* Task details
For the records below, copy exactly the span that begins at the line containing "8.2 Grupa Super" and stops after the line containing "słońcem. Niskie chmury", minus any pictures.

* Available records
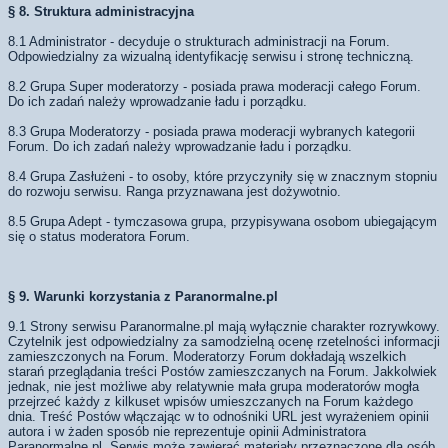
§ 8. Struktura administracyjna
8.1 Administrator - decyduje o strukturach administracji na Forum.
Odpowiedzialny za wizualną identyfikację serwisu i stronę techniczną.
8.2 Grupa Super moderatorzy - posiada prawa moderacji całego Forum.
Do ich zadań należy wprowadzanie ładu i porządku.
8.3 Grupa Moderatorzy - posiada prawa moderacji wybranych kategorii
Forum. Do ich zadań należy wprowadzanie ładu i porządku.
8.4 Grupa Zasłużeni - to osoby, które przyczyniły się w znacznym stopniu
do rozwoju serwisu. Ranga przyznawana jest dożywotnio.
8.5 Grupa Adept - tymczasowa grupa, przypisywana osobom ubiegającym
się o status moderatora Forum.
§ 9. Warunki korzystania z Paranormalne.pl
9.1 Strony serwisu Paranormalne.pl mają wyłącznie charakter rozrywkowy.
Czytelnik jest odpowiedzialny za samodzielną ocenę rzetelności informacji
zamieszczonych na Forum. Moderatorzy Forum dokładają wszelkich
starań przeglądania treści Postów zamieszczanych na Forum. Jakkolwiek
jednak, nie jest możliwe aby relatywnie mała grupa moderatorów mogła
przejrzeć każdy z kilkuset wpisów umieszczanych na Forum każdego
dnia. Treść Postów włączając w to odnośniki URL jest wyrażeniem opinii
autora i w żaden sposób nie reprezentuje opinii Administratora
Paranormalne.pl. Serwis może zawierać materiały przeznaczone dla osób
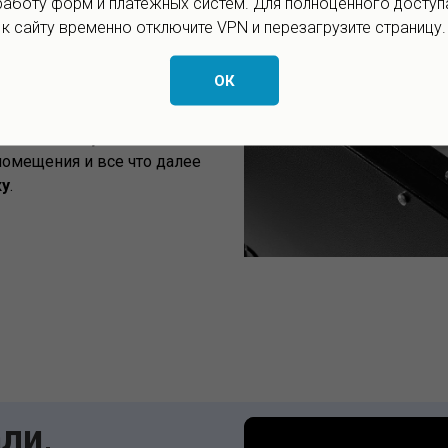
работу форм и платёжных систем. Для полноценного доступ
правляет
к сайту временно отключите VPN и перезагрузите страницу.
ОК
аботы исключает
ь с
хаоскипера
.
помещения и все что далее
ку
.
ли,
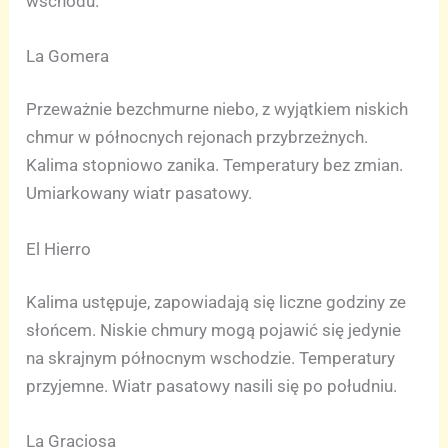
wschodu.
La Gomera
Przeważnie bezchmurne niebo, z wyjątkiem niskich
chmur w północnych rejonach przybrzeżnych.
Kalima stopniowo zanika. Temperatury bez zmian.
Umiarkowany wiatr pasatowy.
El Hierro
Kalima ustępuje, zapowiadają się liczne godziny ze
słońcem. Niskie chmury mogą pojawić się jedynie
na skrajnym północnym wschodzie. Temperatury
przyjemne. Wiatr pasatowy nasili się po południu.
La Graciosa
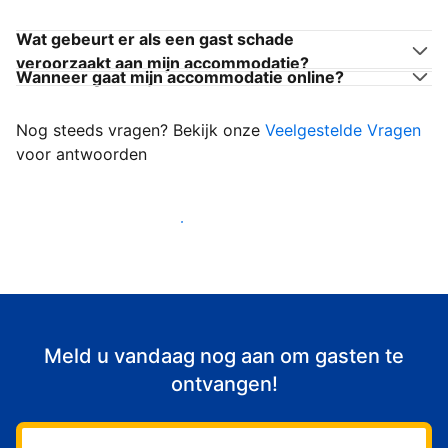
Wat gebeurt er als een gast schade
veroorzaakt aan mijn accommodatie?
Wanneer gaat mijn accommodatie online?
Nog steeds vragen? Bekijk onze
Veelgestelde Vragen
voor antwoorden
Begin met het verwelkomen van gasten
Meld u vandaag nog aan om gasten te
ontvangen!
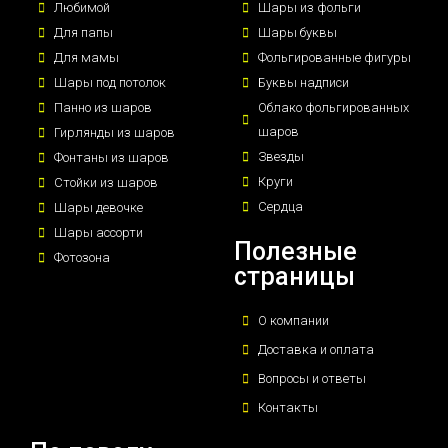
Любимой
Шары из фольги
Для папы
Шары буквы
Для мамы
Фольгированные фигуры
Шары под потолок
Буквы надписи
Панно из шаров
Облако фольгированных
шаров
Гирлянды из шаров
Звезды
Фонтаны из шаров
Круги
Стойки из шаров
Сердца
Шары девочке
Шары ассорти
Полезные
Фотозона
страницы
О компании
Доставка и оплата
Вопросы и ответы
Контакты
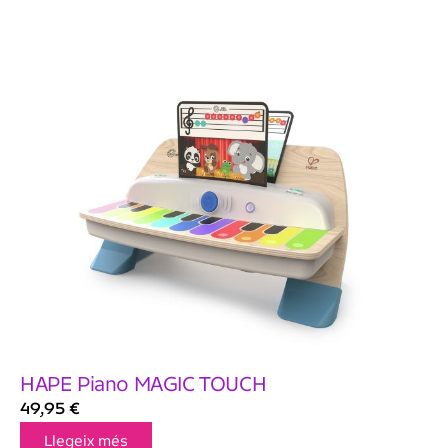
HAPE Piano MAGIC TOUCH
49,95
€
Llegeix més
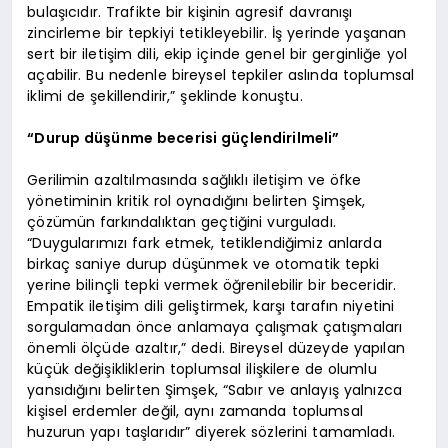
bulaşıcıdır. Trafikte bir kişinin agresif davranışı
zincirleme bir tepkiyi tetikleyebilir. İş yerinde yaşanan
sert bir iletişim dili, ekip içinde genel bir gerginliğe yol
açabilir. Bu nedenle bireysel tepkiler aslında toplumsal
iklimi de şekillendirir,” şeklinde konuştu.
“Durup düşünme becerisi güçlendirilmeli”
Gerilimin azaltılmasında sağlıklı iletişim ve öfke
yönetiminin kritik rol oynadığını belirten Şimşek,
çözümün farkındalıktan geçtiğini vurguladı.
“Duygularımızı fark etmek, tetiklendiğimiz anlarda
birkaç saniye durup düşünmek ve otomatik tepki
yerine bilinçli tepki vermek öğrenilebilir bir beceridir.
Empatik iletişim dili geliştirmek, karşı tarafın niyetini
sorgulamadan önce anlamaya çalışmak çatışmaları
önemli ölçüde azaltır,” dedi. Bireysel düzeyde yapılan
küçük değişikliklerin toplumsal ilişkilere de olumlu
yansıdığını belirten Şimşek, “Sabır ve anlayış yalnızca
kişisel erdemler değil, aynı zamanda toplumsal
huzurun yapı taşlarıdır” diyerek sözlerini tamamladı.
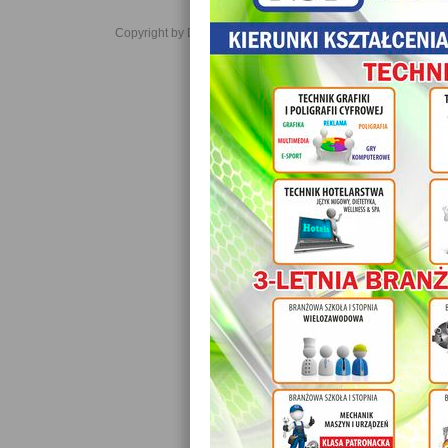
Copyright by Daniel JabĹoĹski 2006-2021. All rights reserved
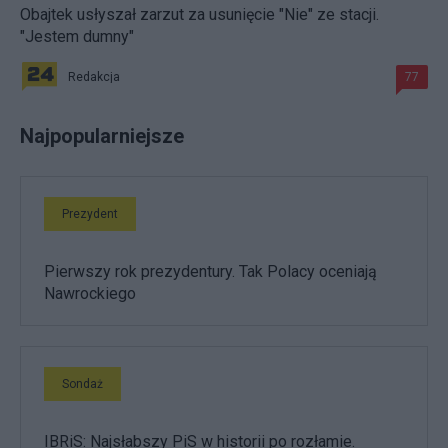
Obajtek usłyszał zarzut za usunięcie "Nie" ze stacji.
"Jestem dumny"
Redakcja
77
Najpopularniejsze
Prezydent
Pierwszy rok prezydentury. Tak Polacy oceniają
Nawrockiego
Sondaż
IBRiS: Najsłabszy PiS w historii po rozłamie.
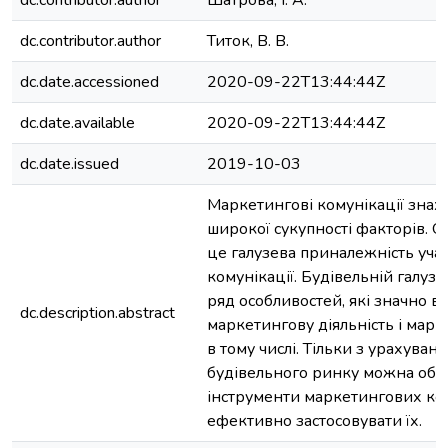
dc.contributor.author
Шатрова, І. А.
dc.contributor.author
Титок, В. В.
dc.date.accessioned
2020-09-22T13:44:44Z
dc.date.available
2020-09-22T13:44:44Z
dc.date.issued
2019-10-03
Маркетингові комунікації знах
широкої сукупності факторів. О
це галузева приналежність уча
комунікації. Будівельній галуз
ряд особливостей, які значно в
dc.description.abstract
маркетингову діяльність і марк
в тому числі. Тільки з урахува
будівельного ринку можна обра
інструменти маркетингових ком
ефективно застосовувати їх.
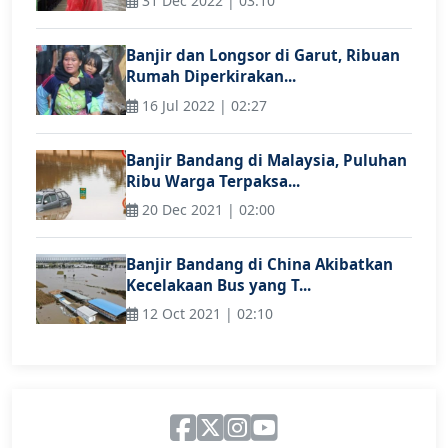
31 Dec 2022 | 03:10
Banjir dan Longsor di Garut, Ribuan
Rumah Diperkirakan...
16 Jul 2022 | 02:27
Banjir Bandang di Malaysia, Puluhan
Ribu Warga Terpaksa...
20 Dec 2021 | 02:00
Banjir Bandang di China Akibatkan
Kecelakaan Bus yang T...
12 Oct 2021 | 02:10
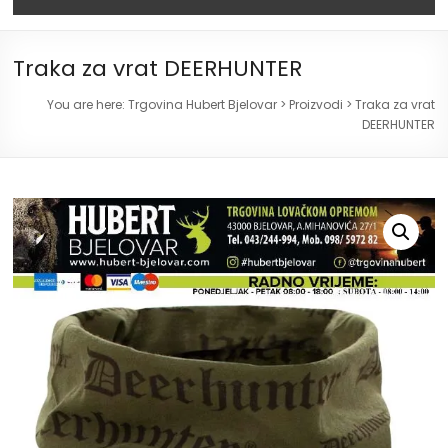
Traka za vrat DEERHUNTER
You are here:
Trgovina Hubert Bjelovar
>
Proizvodi
>
Traka za vrat
DEERHUNTER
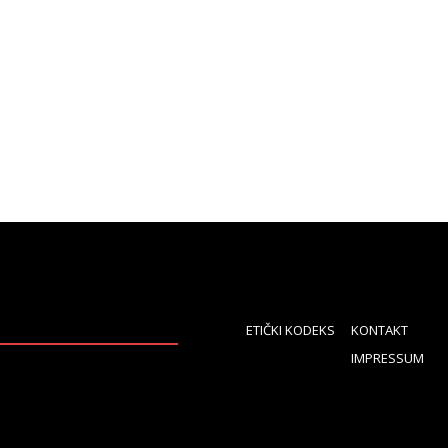
ETIČKI KODEKS
KONTAKT
IMPRESSUM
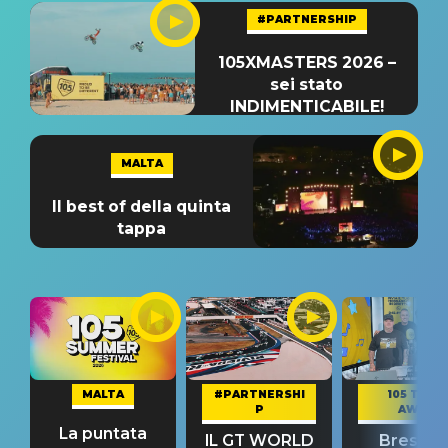
#PARTNERSHIP
105XMASTERS 2026 –
sei stato
INDIMENTICABILE!
MALTA
Il best of della quinta
tappa
MALTA
#PARTNERSHI
105 TAKE
P
AWAY
La puntata
IL GT WORLD
Bresh: "I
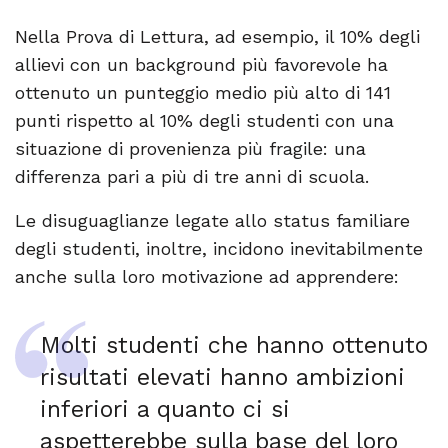
Nella Prova di Lettura, ad esempio, il 10% degli
allievi con un background più favorevole ha
ottenuto un punteggio medio più alto di 141
punti rispetto al 10% degli studenti con una
situazione di provenienza più fragile: una
differenza pari a più di tre anni di scuola.
Le disuguaglianze legate allo status familiare
degli studenti, inoltre, incidono inevitabilmente
anche sulla loro motivazione ad apprendere:
Molti studenti che hanno ottenuto
risultati elevati hanno ambizioni
inferiori a quanto ci si
aspetterebbe sulla base del loro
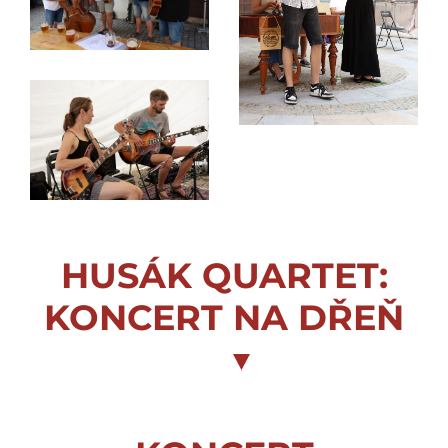
HUSÁK QUARTET:
KONCERT NA DŘEŇ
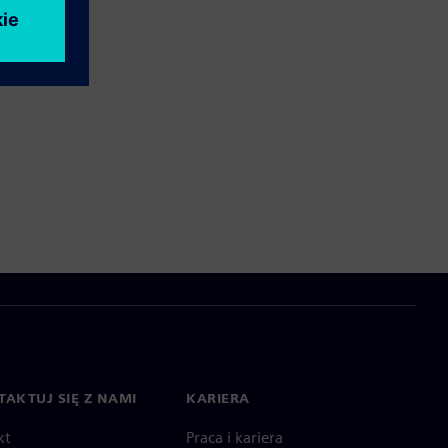
AKTUJ SIĘ Z NAMI
KARIERA
kt
Praca i kariera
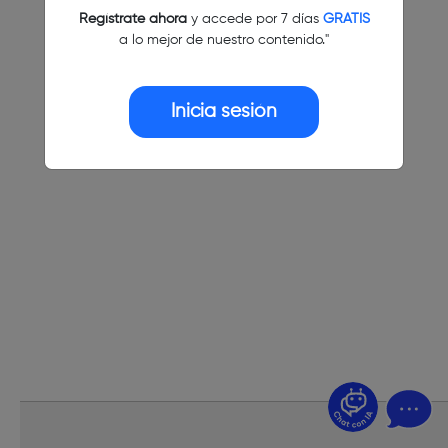
Regístrate ahora
y accede por 7 días
GRATIS
a lo mejor de nuestro contenido."
Inicia sesión
¿Dudas? Pregúntame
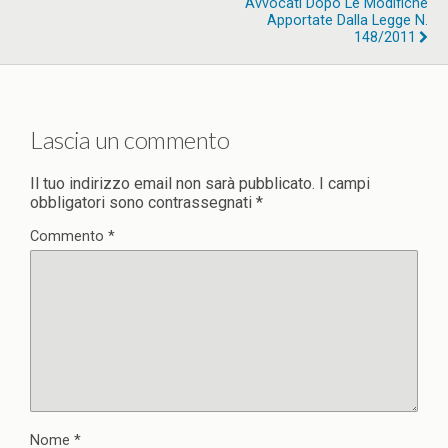
Avvocati Dopo Le Modifiche
Apportate Dalla Legge N.
148/2011
Lascia un commento
Il tuo indirizzo email non sarà pubblicato.
I campi
obbligatori sono contrassegnati
*
Commento
*
Nome
*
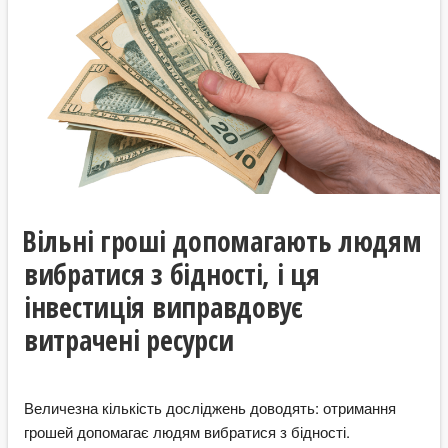
Вільні гроші допомагають людям
вибратися з бідності, і ця
інвестиція виправдовує
витрачені ресурси
Величезна кількість досліджень доводять: отримання
грошей допомагає людям вибратися з бідності.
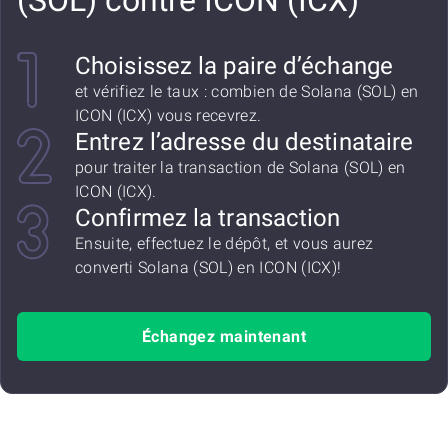
(SOL) contre ICON (ICX)
Choisissez la paire d’échange
et vérifiez le taux : combien de Solana (SOL) en
ICON (ICX) vous recevrez.
Entrez l’adresse du destinataire
pour traiter la transaction de Solana (SOL) en
ICON (ICX).
Confirmez la transaction
Ensuite, effectuez le dépôt, et vous aurez
converti Solana (SOL) en ICON (ICX)!
Échangez maintenant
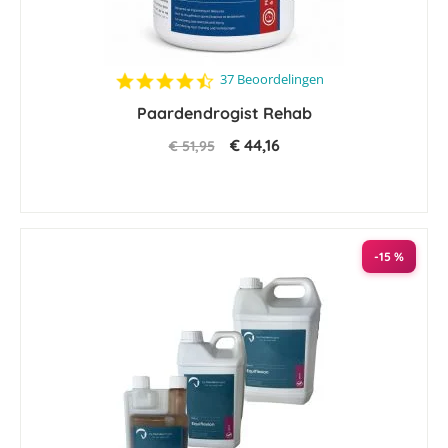
4.7
37 Beoordelingen
star
Paardendrogist Rehab
rating
€ 44,16
€ 51,95
-15 %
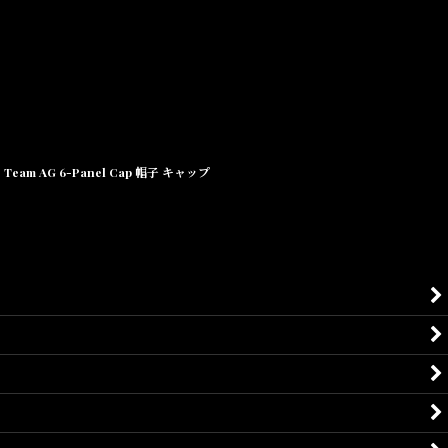
Team AG 6-Panel Cap 帽子 キャップ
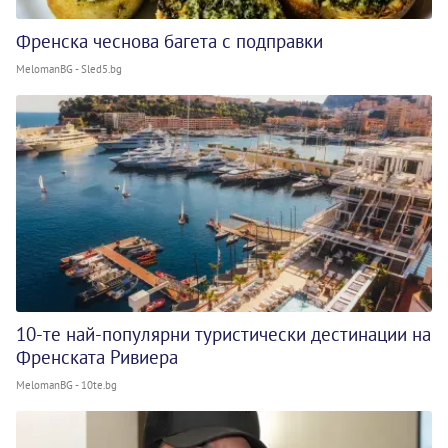
Френска чеснова багета с подправки
MelomanBG - Sled5.bg
10-те най-популярни туристически дестинации на
Френската Ривиера
MelomanBG - 10te.bg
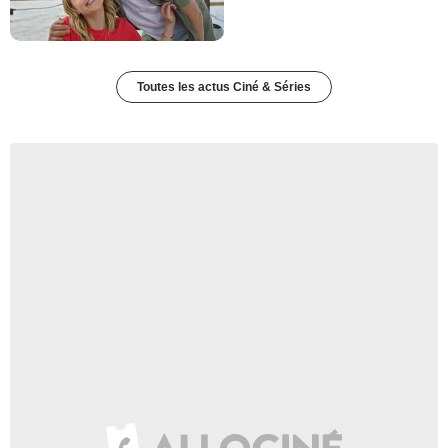
Toutes les actus Ciné & Séries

* Answer to this task
8.2 Grupa Super moderatorzy - posiada prawa moderacji całego Forum.
Do ich zadań należy wprowadzanie ładu i porządku.
8.3 Grupa Moderatorzy - posiada prawa moderacji wybranych kategorii
Forum. Do ich zadań należy wprowadzanie ładu i porządku.
8.4 Grupa Zasłużeni - to osoby, które przyczyniły się w znacznym stopniu
do rozwoju serwisu. Ranga przyznawana jest dożywotnio.
8.5 Grupa Adept - tymczasowa grupa, przypisywana osobom ubiegającym
się o status moderatora Forum.
§ 9. Warunki korzystania z Paranormalne.pl
9.1 Strony serwisu Paranormalne.pl mają wyłącznie charakter rozrywkowy.
Czytelnik jest odpowiedzialny za samodzielną ocenę rzetelności informacji
zamieszczonych na Forum. Moderatorzy Forum dokładają wszelkich
starań przeglądania treści Postów zamieszczanych na Forum. Jakkolwiek
jednak, nie jest możliwe aby relatywnie mała grupa moderatorów mogła
przejrzeć każdy z kilkuset wpisów umieszczanych na Forum każdego
dnia. Treść Postów włączając w to odnośniki URL jest wyrażeniem opinii
autora i w żaden sposób nie reprezentuje opinii Administratora
Paranormalne.pl. Serwis może zawierać materiały przeznaczone dla osób
работу форм и платёжных систем. Для полноценного доступ
правляет
к сайту временно отключите VPN и перезагрузите страницу.
ОК
аботы исключает
ь с
хаоскипера
.
помещения и все что далее
ку
.
ли,
wschodu.
La Gomera
Przeważnie bezchmurne niebo, z wyjątkiem niskich
chmur w północnych rejonach przybrzeżnych.
Kalima stopniowo zanika. Temperatury bez zmian.
Umiarkowany wiatr pasatowy.
El Hierro
Kalima ustępuje, zapowiadają się liczne godziny ze
słońcem. Niskie chmury mogą pojawić się jedynie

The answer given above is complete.